Neutrino-Driven Winds in Three-Dimensional Core-Collapse Supernova Simulations

TL;DR

This study uses 3D supernova simulations to analyze neutrino-driven winds, revealing their properties, variability, and potential for nucleosynthesis, with implications for supernova explosion dynamics.

Contribution

First comprehensive 3D analysis of neutrino-driven winds in supernovae across a range of progenitors, highlighting their dynamical behavior and nucleosynthesis potential.

Findings

Winds are common in 3D supernova models.

Wind properties are similar to 1D models but show aspherical deformation.

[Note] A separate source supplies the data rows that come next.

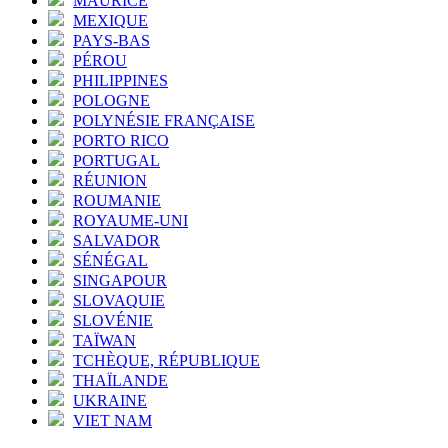
MAURICE
MEXIQUE
PAYS-BAS
PÉROU
PHILIPPINES
POLOGNE
POLYNÉSIE FRANÇAISE
PORTO RICO
PORTUGAL
RÉUNION
ROUMANIE
ROYAUME-UNI
SALVADOR
SÉNÉGAL
SINGAPOUR
SLOVAQUIE
SLOVÉNIE
TAÏWAN
TCHÈQUE, RÉPUBLIQUE
THAÏLANDE
UKRAINE
VIET NAM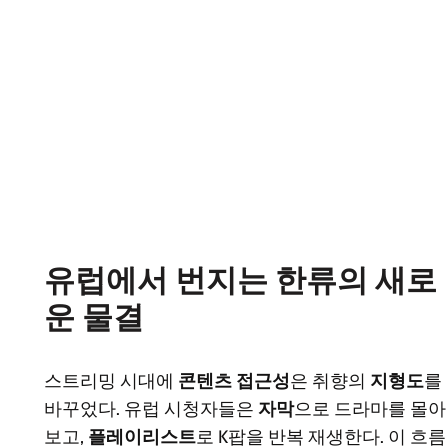
유럽에서 번지는 한류의 새로
운 물결
스트리밍 시대에
콘텐츠 접근성
은 취향의
지형도
를
바꾸었다. 유럽 시청자들은
자막
으로 드라마를 몰아
보고,
플레이리스트
로 K팝을 반복 재생한다. 이 흐름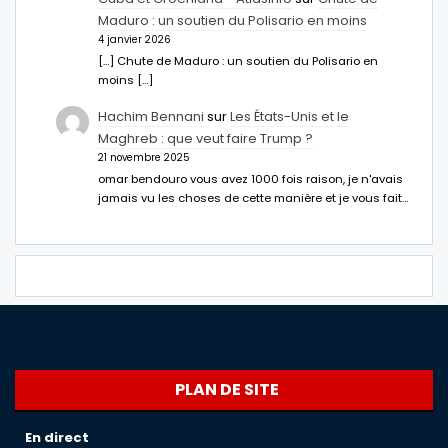
Maduro : un soutien du Polisario en moins
4 janvier 2026
[…] Chute de Maduro : un soutien du Polisario en
moins […]
Hachim Bennani
sur
Les États-Unis et le
Maghreb : que veut faire Trump ?
21 novembre 2025
omar bendouro vous avez 1000 fois raison, je n'avais
jamais vu les choses de cette manière et je vous fait…
PLAN DE SITE
En direct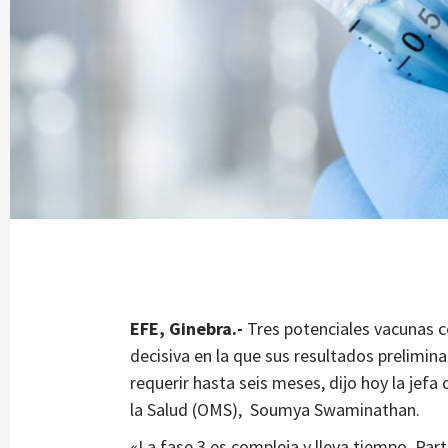
EFE, Ginebra.-
Tres potenciales vacunas co
decisiva en la que sus resultados prelimi
requerir hasta seis meses, dijo hoy la jefa
la Salud (OMS), Soumya Swaminathan.
«La fase 3 es compleja y lleva tiempo. Par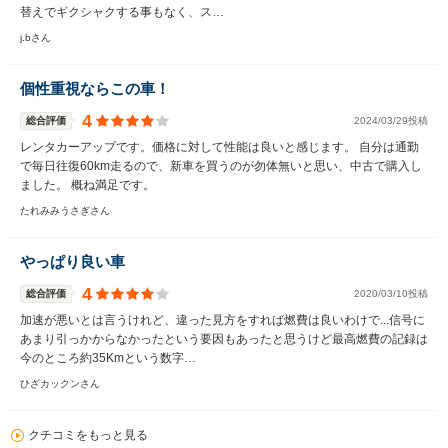
替えでギクシャクする事もなく、ス…
j.bさん
個性重視ならこの車！
4
総合評価
2024/03/29投稿
レンタカーアップです。価格に対して性能は良いと感じます。 自分は通勤
で毎日往復60km走るので、新車を買うのが勿体無いと思い、中古で購入し
ました。 概ね満足です。
たれみみうさぎさん
やっぱり良い車
4
総合評価
2020/03/10投稿
加速が悪いとは言うけれど、違った見方をすれば燃費は良いわけで...信号に
あまり引っかからなかったという要因もあったと思うけど最高燃費の記録は
今のところ約35Kmという数字…
ひざカックンさん
クチコミをもっと見る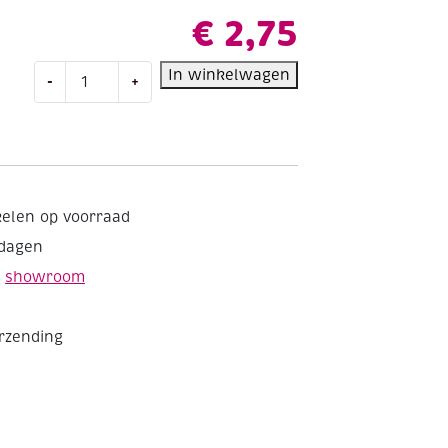
€
2,75
Kunststof
In winkelwagen
-
+
kralen
glitter
6
x
9
mm,
kelen op voorraad
assortiment
kdagen
25
gram
e
showroom
aantal
erzending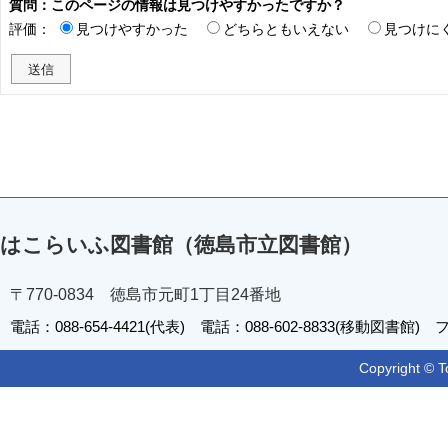
質問：このページの情報は見つけやすかったですか？
評価：
見つけやすかった
どちらともいえない
見つけに
はこらいふ図書館（徳島市立図書館）
〒770-0834 徳島市元町1丁目24番地
電話：088-654-4421(代表) 電話：088-602-8833(移動図書館) フ
Copyright © T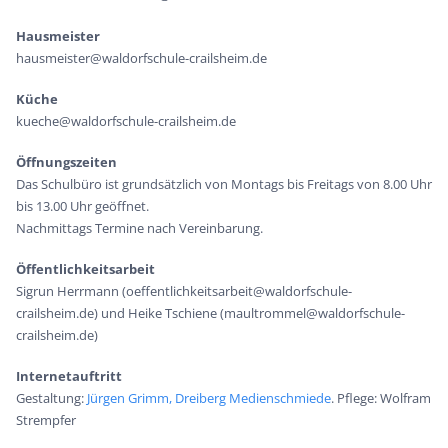
Hausmeister
hausmeister@waldorfschule-crailsheim.de
Küche
kueche@waldorfschule-crailsheim.de
Öffnungszeiten
Das Schulbüro ist grundsätzlich von Montags bis Freitags von 8.00 Uhr
bis 13.00 Uhr geöffnet.
Nachmittags Termine nach Vereinbarung.
Öffentlichkeitsarbeit
Sigrun Herrmann (oeffentlichkeitsarbeit@waldorfschule-
crailsheim.de) und Heike Tschiene (maultrommel@waldorfschule-
crailsheim.de)
Internetauftritt
Gestaltung:
Jürgen Grimm, Dreiberg Medienschmiede
. Pflege: Wolfram
Strempfer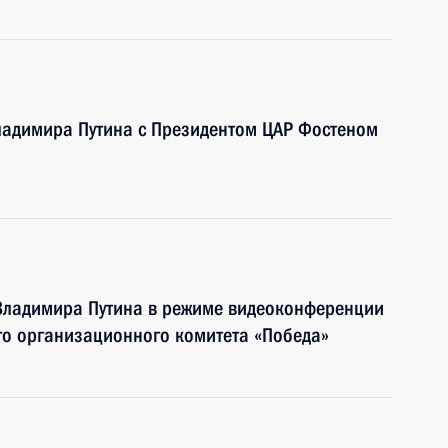
ладимира Путина с Президентом ЦАР Фостеном
 Владимира Путина в режиме видеоконференции
го организационного комитета «Победа»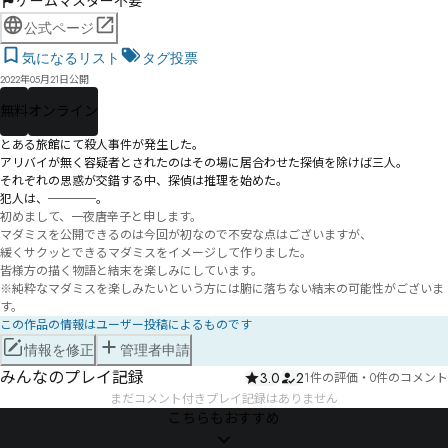
ゲームマスター不要
公式ページ
気になるリスト
タグ投票
2022年05月21日公開
無料
オンライン
とある旅館にて殺人事件が発生した。

アリバイが無く容疑者とされたのはその場に居合わせた探偵を除けば三人。

それぞれの思惑が交錯する中、探偵は推理を始めた。

犯人は、────。
初めまして、一夜唐辛子と申します。

マダミスを公開できるのは今回が初なので不安な点はございますが、

緩くサクッとできるマダミスをイメージして作りました。

皆様方の描く物語と結末を楽しみにしています。

※純粋なマダミスを楽しみたいという方には腑に落ちない結末の可能性がございま
す。
この作品の情報はユーザー投稿によるものです
情報を修正
管理者申請
みんなのプレイ記録
3.0
2
1件の評価
・
0件のコメント
まだコメント付きプレイ記録はありません
こちらもおすすめ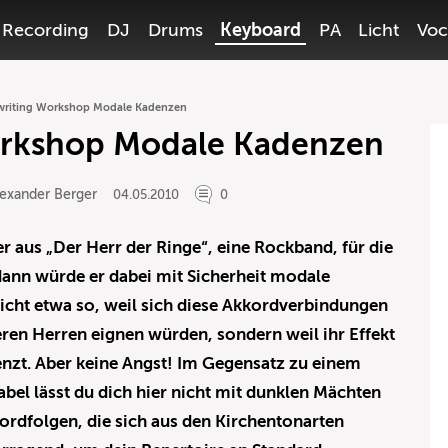
Recording
DJ
Drums
Keyboard
PA
Licht
Voc
riting Workshop Modale Kadenzen
orkshop Modale Kadenzen
exander Berger
04.05.2010
0
r aus „Der Herr der Ringe“, eine Rockband, für die
dann würde er dabei mit Sicherheit modale
icht etwa so, weil sich diese Akkordverbindungen
eren Herren eignen würden, sondern weil ihr Effekt
renzt. Aber keine Angst! Im Gegensatz zu einem
bel lässt du dich hier nicht mit dunklen Mächten
ordfolgen, die sich aus den Kirchentonarten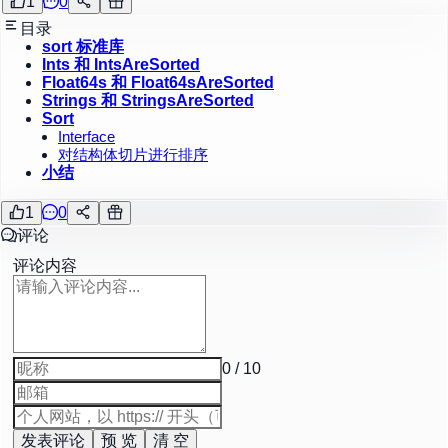
1
0
目录
sort 标准库
Ints 和 IntsAreSorted
Float64s 和 Float64sAreSorted
Strings 和 StringsAreSorted
Sort
Interface
对结构体切片进行排序
小结
1
0
评论
评论内容
0 / 10
发表评论
预 览
清 空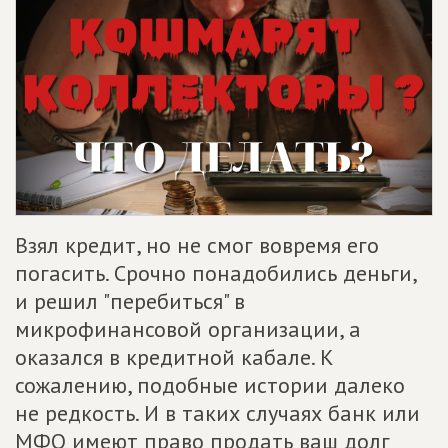
Взял кредит, но не смог вовремя его
погасить. Срочно понадобились деньги,
и решил "перебиться" в
микрофинансовой организации, а
оказался в кредитной кабале. К
сожалению, подобные истории далеко
не редкость. И в таких случаях банк или
МФО имеют право продать ваш долг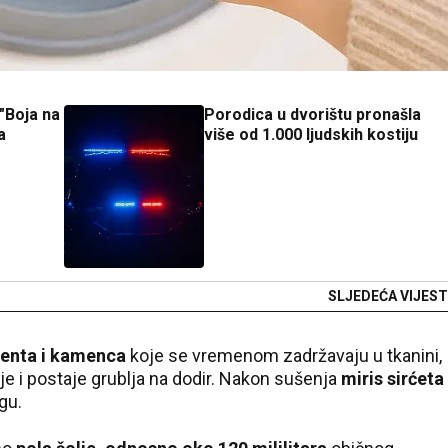
"Boja na
Porodica u dvorištu pronašla
a
više od 1.000 ljudskih kostiju
SLJEDEĆA VIJEST
ženta i kamenca
koje se vremenom zadržavaju u tkanini,
je i postaje grublja na dodir. Nakon sušenja
miris sirćeta
gu.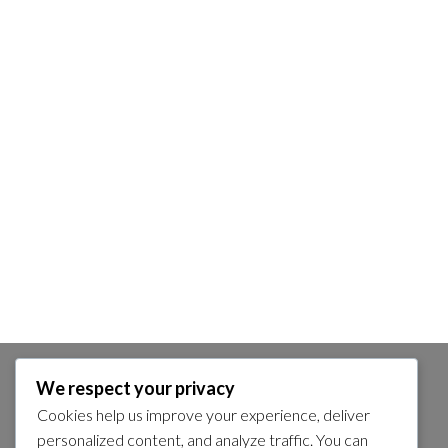
We respect your privacy
SÖK
Cookies help us improve your experience, deliver
Search
personalized content, and analyze traffic. You can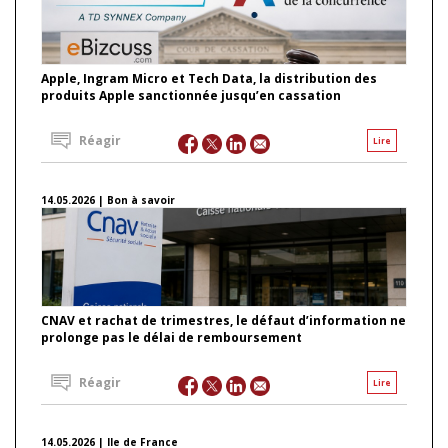
Apple, Ingram Micro et Tech Data, la distribution des
produits Apple sanctionnée jusqu’en cassation
Réagir
Lire
14.05.2026 | Bon à savoir
CNAV et rachat de trimestres, le défaut d’information ne
prolonge pas le délai de remboursement
Réagir
Lire
14.05.2026 | Ile de France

Weak r-process nucleosynthesis occurs in some models.

Abstract

In this paper, we analyze the neutrino-driven winds that emerge in twelve unprecedentedly long-duration 3D core-collapse supernova simulations done using the code Fornax. The twelve models cover progenitors with ZAMS mass between 9 and 60 solar masses. In all our models, we see transonic outflows that are at least two times as fast as the surrounding ejecta and that originate generically from a PNS surface atmosphere that is turbulent and rotating. We find that winds are common features of 3D simulations, even if there is anisotropic early fallback. We find that the basic dynamical properties of 3D winds behave qualitatively similarly to those inferred in the past using simpler 1D models, but that the shape of the emergent wind can be deformed, very aspherical, and channeled by its environment. The thermal properties of winds for less massive progenitors very approximately recapitulate the 1D stationary solutions, while for more massive progenitors they deviate significantly due to aspherical fallback. The $Y_e$ temporal evolution in winds is stochastic, and there can be some neutron-rich phases. Though no strong r-process is seen in any model, a weak r-process can be produced and isotopes up to $^{90}$Zr are synthesized in some models. Finally, we find that there is at most a few percent of a solar mass in the integrated wind component, while the energy carried by the wind itself can be as much as 10-20% of the total explosion energy.